According to a study published in Science Advances, parks and green spaces not only help reduce heat and promote biodiversity but also help slow cellular aging. On average, people living near green spaces are biologically 2.5 years younger than the rest of the population.
The study’s lead author, Kyeezu Kim of Northwestern University School of Medicine, stated that living near green areas can make a person younger than their actual age indicates. He further added that these findings have significant implications for urban planning, expanding green infrastructure, promoting public health, and reducing health disparities.
Previous research had already shown that exposure to green space is associated with better cardiovascular health and lower mortality rates. However, it was not known whether this also affected cellular aging.
To find out, the research team focused on chemical changes in DNA, known as “methylation.” The researchers followed more than 900 people in four US cities for 20 years. Using satellite imagery, they measured the distance between participants’ homes and parks and took blood samples in the 15th and 20th years of the study to determine their biological age.

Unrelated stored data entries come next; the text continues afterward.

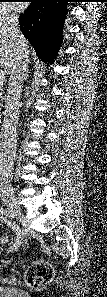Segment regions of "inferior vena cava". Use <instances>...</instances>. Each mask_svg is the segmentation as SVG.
I'll return each mask as SVG.
<instances>
[{"instance_id":"602c4592","label":"inferior vena cava","mask_w":107,"mask_h":297,"mask_svg":"<svg viewBox=\"0 0 107 297\" xmlns=\"http://www.w3.org/2000/svg\"><path fill=\"white\" fill-rule=\"evenodd\" d=\"M0 32L7 34L16 43L14 66L9 73L8 93L5 99L4 119L0 135L1 166L6 173L10 174L14 165L20 99L29 60L19 29V21L15 15L6 13L1 17Z\"/></svg>"}]
</instances>
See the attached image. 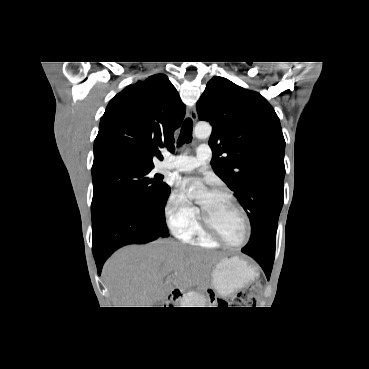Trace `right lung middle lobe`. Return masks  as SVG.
<instances>
[{"label":"right lung middle lobe","mask_w":369,"mask_h":369,"mask_svg":"<svg viewBox=\"0 0 369 369\" xmlns=\"http://www.w3.org/2000/svg\"><path fill=\"white\" fill-rule=\"evenodd\" d=\"M153 167L127 162L93 165L92 219L107 204L122 201L148 210L160 232L168 235L165 204L170 187L160 174H150Z\"/></svg>","instance_id":"1"}]
</instances>
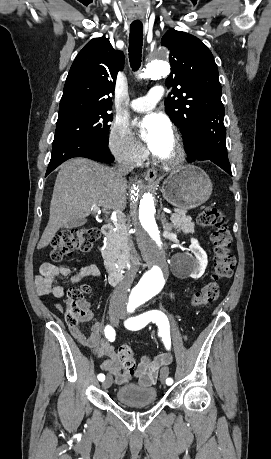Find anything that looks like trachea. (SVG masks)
<instances>
[{
    "label": "trachea",
    "instance_id": "obj_1",
    "mask_svg": "<svg viewBox=\"0 0 271 459\" xmlns=\"http://www.w3.org/2000/svg\"><path fill=\"white\" fill-rule=\"evenodd\" d=\"M143 46V25L131 24L129 36V61L133 71L141 66V53Z\"/></svg>",
    "mask_w": 271,
    "mask_h": 459
}]
</instances>
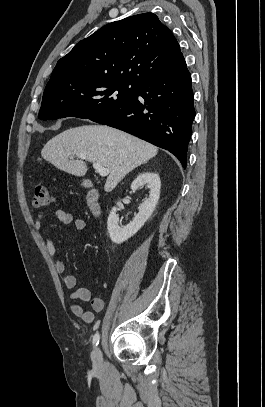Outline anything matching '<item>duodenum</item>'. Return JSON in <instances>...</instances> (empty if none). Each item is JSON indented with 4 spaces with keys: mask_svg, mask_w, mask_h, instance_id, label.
<instances>
[{
    "mask_svg": "<svg viewBox=\"0 0 265 407\" xmlns=\"http://www.w3.org/2000/svg\"><path fill=\"white\" fill-rule=\"evenodd\" d=\"M87 186L92 187V185L89 182L87 183ZM87 203H88V206H89L91 212L94 215L97 216L100 214L101 208H100V204H99V194H98L97 190H95L93 188L90 189L88 196H87Z\"/></svg>",
    "mask_w": 265,
    "mask_h": 407,
    "instance_id": "obj_1",
    "label": "duodenum"
}]
</instances>
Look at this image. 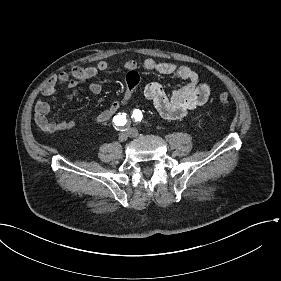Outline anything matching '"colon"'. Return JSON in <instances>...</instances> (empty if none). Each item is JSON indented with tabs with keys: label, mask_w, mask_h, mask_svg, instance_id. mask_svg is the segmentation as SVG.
<instances>
[{
	"label": "colon",
	"mask_w": 281,
	"mask_h": 281,
	"mask_svg": "<svg viewBox=\"0 0 281 281\" xmlns=\"http://www.w3.org/2000/svg\"><path fill=\"white\" fill-rule=\"evenodd\" d=\"M218 102L221 104H227L229 102V96L226 94H220L218 96Z\"/></svg>",
	"instance_id": "5ec220e1"
}]
</instances>
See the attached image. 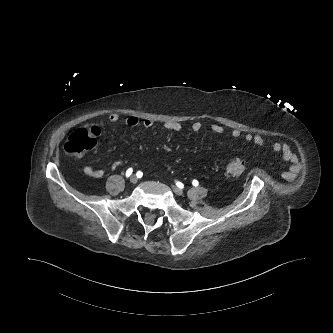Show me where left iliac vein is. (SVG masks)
<instances>
[{
    "label": "left iliac vein",
    "mask_w": 333,
    "mask_h": 333,
    "mask_svg": "<svg viewBox=\"0 0 333 333\" xmlns=\"http://www.w3.org/2000/svg\"><path fill=\"white\" fill-rule=\"evenodd\" d=\"M172 189H173L174 193L177 194V195H182L183 194L182 189H180L176 186H172Z\"/></svg>",
    "instance_id": "left-iliac-vein-1"
}]
</instances>
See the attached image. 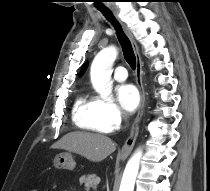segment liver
Returning a JSON list of instances; mask_svg holds the SVG:
<instances>
[{
	"mask_svg": "<svg viewBox=\"0 0 210 191\" xmlns=\"http://www.w3.org/2000/svg\"><path fill=\"white\" fill-rule=\"evenodd\" d=\"M52 148L74 152L90 161L100 162L116 150V145L102 134L70 132L53 144Z\"/></svg>",
	"mask_w": 210,
	"mask_h": 191,
	"instance_id": "liver-1",
	"label": "liver"
}]
</instances>
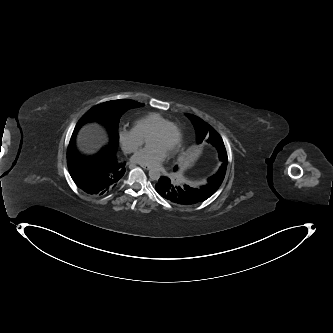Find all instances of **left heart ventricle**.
<instances>
[{"label":"left heart ventricle","instance_id":"1","mask_svg":"<svg viewBox=\"0 0 333 333\" xmlns=\"http://www.w3.org/2000/svg\"><path fill=\"white\" fill-rule=\"evenodd\" d=\"M175 137H176L175 132L173 130H168L163 134L150 135L147 139V143L149 145H157L160 148L168 151V149L174 142Z\"/></svg>","mask_w":333,"mask_h":333}]
</instances>
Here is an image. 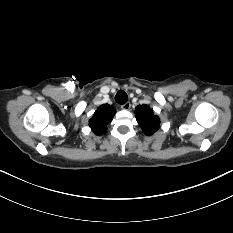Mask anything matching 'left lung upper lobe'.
<instances>
[{"instance_id": "5c2ea615", "label": "left lung upper lobe", "mask_w": 233, "mask_h": 233, "mask_svg": "<svg viewBox=\"0 0 233 233\" xmlns=\"http://www.w3.org/2000/svg\"><path fill=\"white\" fill-rule=\"evenodd\" d=\"M136 119L146 135H152L159 129L160 120L147 105L136 107Z\"/></svg>"}]
</instances>
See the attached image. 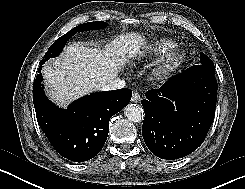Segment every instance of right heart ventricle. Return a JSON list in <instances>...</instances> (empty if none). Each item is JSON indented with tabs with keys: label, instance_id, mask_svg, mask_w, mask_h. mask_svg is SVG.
Segmentation results:
<instances>
[{
	"label": "right heart ventricle",
	"instance_id": "1",
	"mask_svg": "<svg viewBox=\"0 0 245 189\" xmlns=\"http://www.w3.org/2000/svg\"><path fill=\"white\" fill-rule=\"evenodd\" d=\"M175 47L176 44L173 41L167 39H161L150 45L149 53L152 56L159 57L165 55L168 51L172 50Z\"/></svg>",
	"mask_w": 245,
	"mask_h": 189
}]
</instances>
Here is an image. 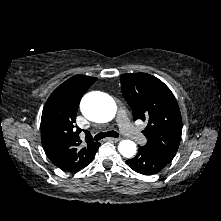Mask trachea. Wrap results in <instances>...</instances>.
I'll return each instance as SVG.
<instances>
[{"label":"trachea","mask_w":221,"mask_h":221,"mask_svg":"<svg viewBox=\"0 0 221 221\" xmlns=\"http://www.w3.org/2000/svg\"><path fill=\"white\" fill-rule=\"evenodd\" d=\"M118 136H119V134L115 131L100 132L94 137V140L98 141V140H101L105 137H118Z\"/></svg>","instance_id":"trachea-1"}]
</instances>
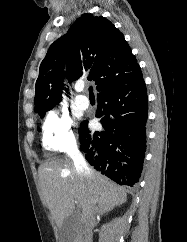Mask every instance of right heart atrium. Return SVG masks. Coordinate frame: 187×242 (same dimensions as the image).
Masks as SVG:
<instances>
[{
    "mask_svg": "<svg viewBox=\"0 0 187 242\" xmlns=\"http://www.w3.org/2000/svg\"><path fill=\"white\" fill-rule=\"evenodd\" d=\"M42 143L46 150L52 152L74 147L75 135L68 114L56 110L48 114L42 127Z\"/></svg>",
    "mask_w": 187,
    "mask_h": 242,
    "instance_id": "obj_1",
    "label": "right heart atrium"
}]
</instances>
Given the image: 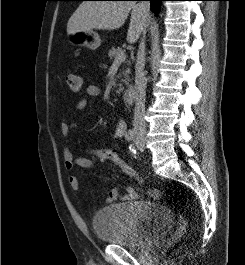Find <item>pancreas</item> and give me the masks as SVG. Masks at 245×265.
<instances>
[{
	"label": "pancreas",
	"mask_w": 245,
	"mask_h": 265,
	"mask_svg": "<svg viewBox=\"0 0 245 265\" xmlns=\"http://www.w3.org/2000/svg\"><path fill=\"white\" fill-rule=\"evenodd\" d=\"M125 51L122 49V48H120V47H118V48H114V47H112L110 50H109V52H108V56H109V58H110V60H113V59H115L119 54H121V53H124ZM130 74V69H126V71L124 72V80H122V82H124V83H127V81H128V75ZM120 87H119V92L120 91H122L123 90V87H122V84H120L119 85Z\"/></svg>",
	"instance_id": "cf45deb5"
}]
</instances>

The results showed that people whose homes were surrounded by 30% vegetation within a five-kilometer radius had an average biological age 2.5 years younger than those whose homes had 20% vegetation.However, the benefits were not the same for everyone. Black people living near green space were only one year younger biologically than their age, while white people were three years younger.
As Kyeezu Kim explained, factors such as stress, the quality of green spaces, and other social factors can influence the degree of benefit. For example, parks located in disadvantaged neighborhoods and used for illegal activities are likely to be less frequented and therefore less beneficial.
Epidemiologist Manuel Franco, of Alcalá and Johns Hopkins universities, considered the study to be “well conceived.”